+++ Provided records
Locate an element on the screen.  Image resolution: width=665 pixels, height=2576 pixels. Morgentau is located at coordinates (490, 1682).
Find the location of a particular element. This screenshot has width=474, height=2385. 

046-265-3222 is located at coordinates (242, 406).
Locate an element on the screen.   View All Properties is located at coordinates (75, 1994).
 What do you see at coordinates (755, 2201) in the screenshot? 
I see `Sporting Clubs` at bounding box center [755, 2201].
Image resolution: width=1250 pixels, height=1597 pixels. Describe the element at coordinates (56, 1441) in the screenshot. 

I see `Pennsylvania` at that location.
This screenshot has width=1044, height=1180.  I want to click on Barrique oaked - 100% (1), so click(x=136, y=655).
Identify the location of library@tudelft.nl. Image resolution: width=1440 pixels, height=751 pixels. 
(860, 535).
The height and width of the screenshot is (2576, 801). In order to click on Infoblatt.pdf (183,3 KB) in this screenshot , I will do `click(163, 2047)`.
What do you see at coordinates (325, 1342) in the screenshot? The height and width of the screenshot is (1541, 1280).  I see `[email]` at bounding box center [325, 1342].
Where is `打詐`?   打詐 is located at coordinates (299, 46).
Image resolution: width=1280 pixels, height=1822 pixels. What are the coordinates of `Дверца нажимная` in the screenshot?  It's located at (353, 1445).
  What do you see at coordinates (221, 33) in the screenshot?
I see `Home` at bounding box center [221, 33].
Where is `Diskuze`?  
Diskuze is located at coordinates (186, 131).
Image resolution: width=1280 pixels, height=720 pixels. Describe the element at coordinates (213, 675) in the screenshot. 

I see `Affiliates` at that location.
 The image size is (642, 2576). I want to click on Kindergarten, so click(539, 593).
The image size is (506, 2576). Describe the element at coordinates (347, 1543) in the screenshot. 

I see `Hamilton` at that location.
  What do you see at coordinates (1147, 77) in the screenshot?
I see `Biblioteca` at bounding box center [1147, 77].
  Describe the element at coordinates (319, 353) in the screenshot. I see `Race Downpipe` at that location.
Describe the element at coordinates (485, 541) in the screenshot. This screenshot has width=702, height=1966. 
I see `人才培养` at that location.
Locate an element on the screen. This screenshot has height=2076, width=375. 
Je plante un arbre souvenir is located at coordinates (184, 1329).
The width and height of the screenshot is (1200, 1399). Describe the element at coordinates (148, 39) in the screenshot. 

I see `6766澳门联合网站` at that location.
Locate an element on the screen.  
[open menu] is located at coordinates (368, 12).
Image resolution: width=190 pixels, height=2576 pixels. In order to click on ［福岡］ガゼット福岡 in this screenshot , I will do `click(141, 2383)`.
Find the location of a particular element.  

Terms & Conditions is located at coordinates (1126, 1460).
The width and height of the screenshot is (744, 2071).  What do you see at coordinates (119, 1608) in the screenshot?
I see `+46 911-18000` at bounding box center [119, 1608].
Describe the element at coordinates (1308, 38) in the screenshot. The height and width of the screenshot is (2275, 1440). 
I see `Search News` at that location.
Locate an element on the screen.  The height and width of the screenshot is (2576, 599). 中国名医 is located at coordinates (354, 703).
++++++
**Work instruction**: The records shown earlier should all be returned verbatim.

**Result**:
Locate an element on the screen.  Image resolution: width=665 pixels, height=2576 pixels. Morgentau is located at coordinates (490, 1682).
Find the location of a particular element. This screenshot has width=474, height=2385. 

046-265-3222 is located at coordinates (242, 406).
Locate an element on the screen.   View All Properties is located at coordinates (75, 1994).
 What do you see at coordinates (755, 2201) in the screenshot? 
I see `Sporting Clubs` at bounding box center [755, 2201].
Image resolution: width=1250 pixels, height=1597 pixels. Describe the element at coordinates (56, 1441) in the screenshot. 

I see `Pennsylvania` at that location.
This screenshot has width=1044, height=1180.  I want to click on Barrique oaked - 100% (1), so click(x=136, y=655).
Identify the location of library@tudelft.nl. Image resolution: width=1440 pixels, height=751 pixels. 
(860, 535).
The height and width of the screenshot is (2576, 801). In order to click on Infoblatt.pdf (183,3 KB) in this screenshot , I will do `click(163, 2047)`.
What do you see at coordinates (325, 1342) in the screenshot? The height and width of the screenshot is (1541, 1280).  I see `[email]` at bounding box center [325, 1342].
Where is `打詐`?   打詐 is located at coordinates (299, 46).
Image resolution: width=1280 pixels, height=1822 pixels. What are the coordinates of `Дверца нажимная` in the screenshot?  It's located at (353, 1445).
  What do you see at coordinates (221, 33) in the screenshot?
I see `Home` at bounding box center [221, 33].
Where is `Diskuze`?  
Diskuze is located at coordinates (186, 131).
Image resolution: width=1280 pixels, height=720 pixels. Describe the element at coordinates (213, 675) in the screenshot. 

I see `Affiliates` at that location.
 The image size is (642, 2576). I want to click on Kindergarten, so click(539, 593).
The image size is (506, 2576). Describe the element at coordinates (347, 1543) in the screenshot. 

I see `Hamilton` at that location.
  What do you see at coordinates (1147, 77) in the screenshot?
I see `Biblioteca` at bounding box center [1147, 77].
  Describe the element at coordinates (319, 353) in the screenshot. I see `Race Downpipe` at that location.
Describe the element at coordinates (485, 541) in the screenshot. This screenshot has width=702, height=1966. 
I see `人才培养` at that location.
Locate an element on the screen. This screenshot has height=2076, width=375. 
Je plante un arbre souvenir is located at coordinates (184, 1329).
The width and height of the screenshot is (1200, 1399). Describe the element at coordinates (148, 39) in the screenshot. 

I see `6766澳门联合网站` at that location.
Locate an element on the screen.  
[open menu] is located at coordinates (368, 12).
Image resolution: width=190 pixels, height=2576 pixels. In order to click on ［福岡］ガゼット福岡 in this screenshot , I will do `click(141, 2383)`.
Find the location of a particular element.  

Terms & Conditions is located at coordinates (1126, 1460).
The width and height of the screenshot is (744, 2071).  What do you see at coordinates (119, 1608) in the screenshot?
I see `+46 911-18000` at bounding box center [119, 1608].
Describe the element at coordinates (1308, 38) in the screenshot. The height and width of the screenshot is (2275, 1440). 
I see `Search News` at that location.
Locate an element on the screen.  The height and width of the screenshot is (2576, 599). 中国名医 is located at coordinates (354, 703).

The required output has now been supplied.